## THE PROBLEM
Transcribe the listing exactly, leaving out every picture.

## EXTRACTED INFORMATION
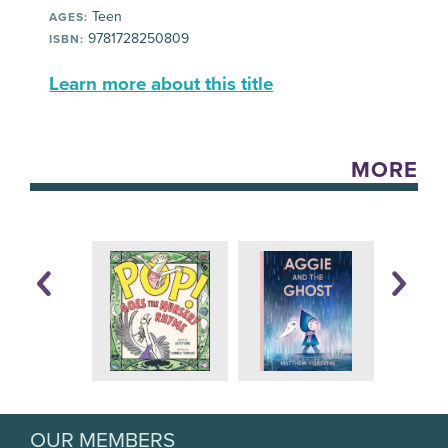
Teen
AGES:
9781728250809
ISBN:
Learn more about this title
MORE
OUR MEMBERS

## EXERCISE ANSWER
Teen
AGES:
9781728250809
ISBN:
Learn more about this title
MORE
OUR MEMBERS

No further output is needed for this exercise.